Sunday, February 12, 2012

When Charlie Bit Harry

There was this article in the New York Times on Feb. 10, 2012, about the phenomenal success of a video UK parents Howard and Shelley Davies-Carr put on YouTube of their baby Charlie biting the finger of their slightly older son Harry. Howard says he uploaded it for a friend in Colorado to apprise him of his sons' progress. (Other stories, interestingly, refer to the Coloradan as the boys' "godfather.") It has made hundreds of thousands of dollars for the parents, and celebrities out of the family.

The reference to Colorado perked up my ears. There are thousands of videos of children doing funny things online. This one is unremarkable. Howard says simply, "Videos are videos. They're either popular or they're not." He can't explain why this one should be such a massive hit.

But wait a minute: Howard is "a 43-year-old information technology consultant." So he's a computer fundi. Also, a Linda Davies-Carr shows up as the program manager at Lloyd's Banking Group. I doubt very much that this phenomenon was the result of random "hits," therefore.
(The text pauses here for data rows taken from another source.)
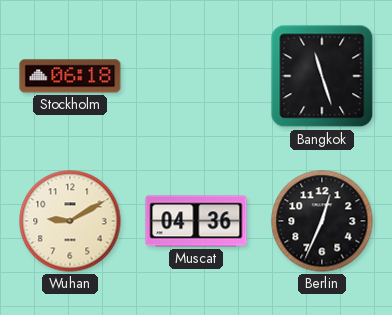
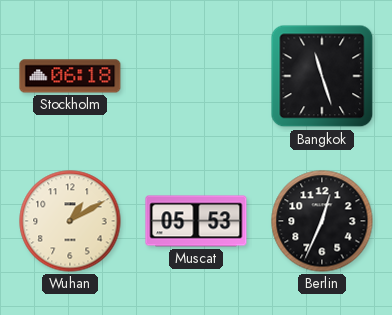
Wuhan: 9:10 -> 1:10
Muscat: 04:36 -> 05:53
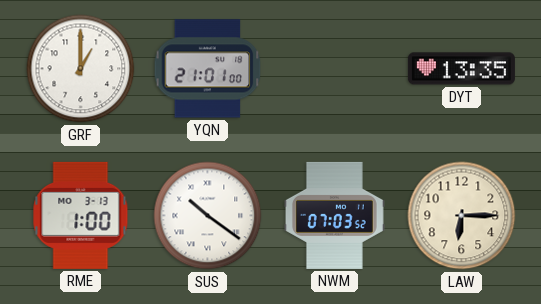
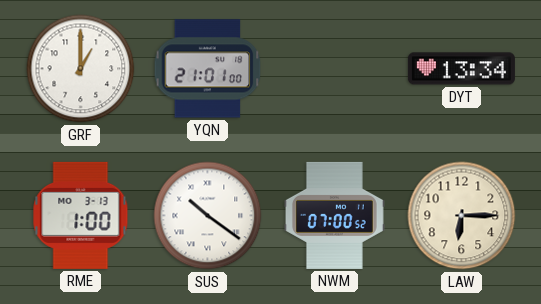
DYT: 13:35 -> 13:34
NWM: 07:03 -> 07:00
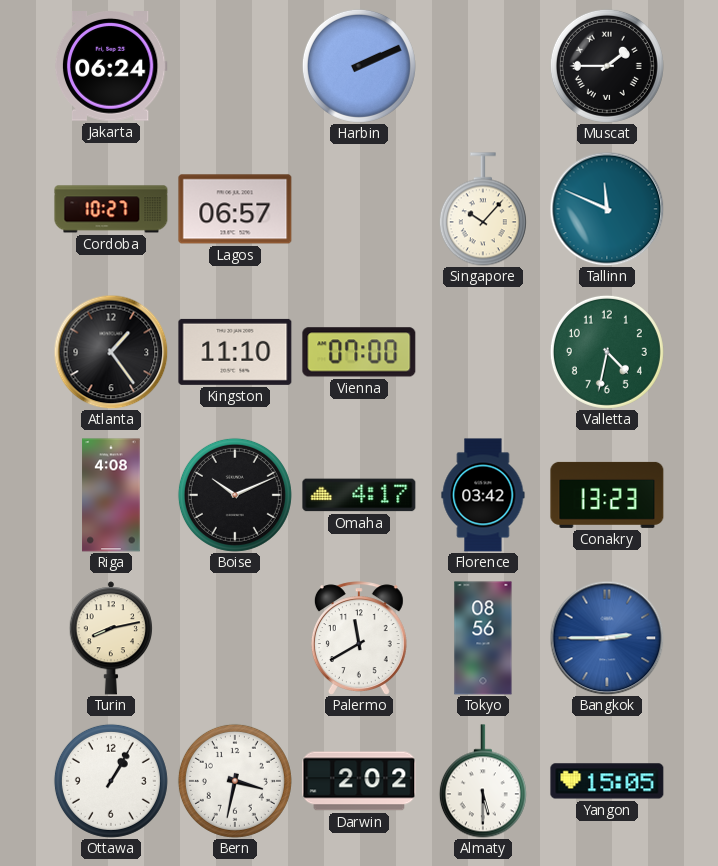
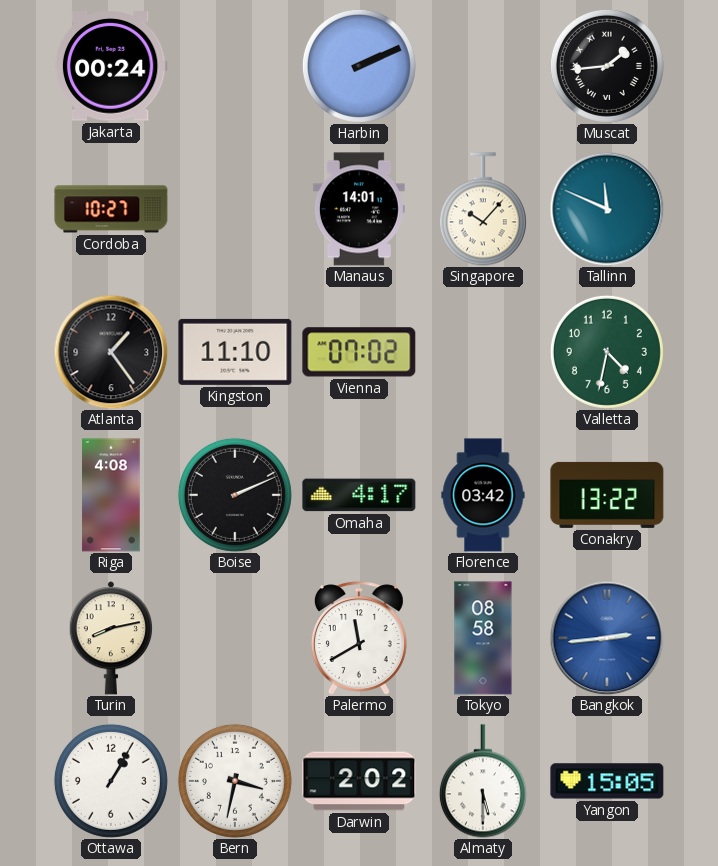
Jakarta: 06:24 -> 00:24
Muscat: 1:45 -> 1:44
Lagos: 06:57 -> none
Manaus: none -> 14:01
Vienna: 07:00 -> 07:02
Boise: 10:11 -> 2:11
Conakry: 13:23 -> 13:22
Tokyo: 08:56 -> 08:58
Bangkok: 2:45 -> 2:44
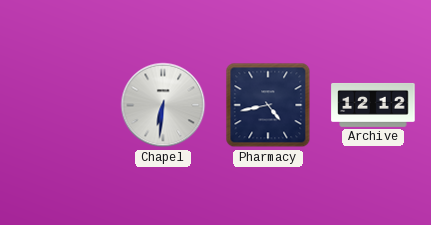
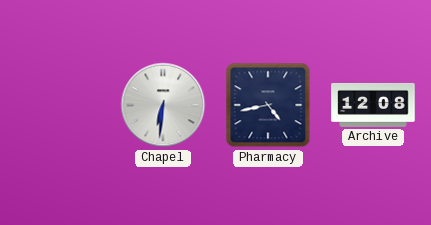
Archive: 12:12 -> 12:08
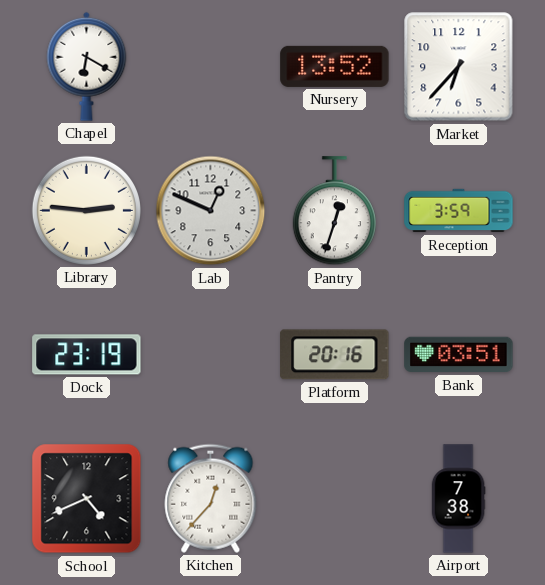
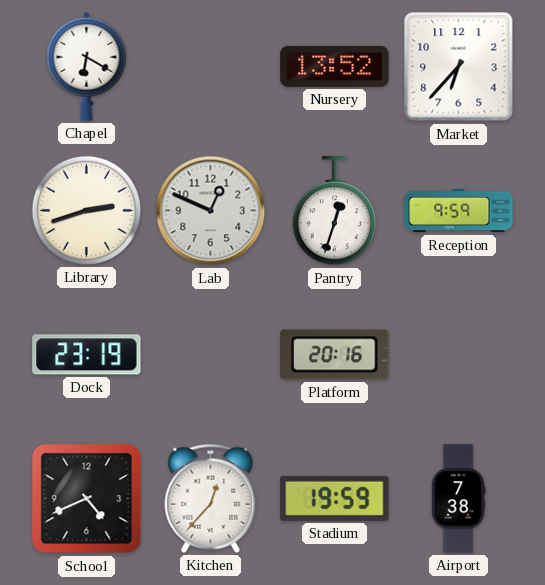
Library: 2:46 -> 2:42
Reception: 3:59 -> 9:59
Bank: 03:51 -> none
Stadium: none -> 19:59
I've been unable to find out who the godfather is. What I do know, however, is that the Brownstein, Hyatt, Farber law firm is in Colorado, and one of their lobbying clients is Google, which owns YouTube. The Colorado "godfather," with his bud Davies-Carr, might have just cooked up a little scheme to make everybody a lot of money, by "nonrandomizing" the Google and YouTube search engines. I have blogged about Google's manipulation of my own web presence.

Steve Farber, a partner at BHFS, was responsible for bringing the Democratic National Convention to Denver in 2008, where Obama was nominated. Another phenomenon--no one could explain how Obama just "took off."

Nothing is random. Everything is manipulated.

(That goes for the New York Times article, too, which undoubtedly caused another big spike in the dollars being raked in from the Harry & Charlie video.)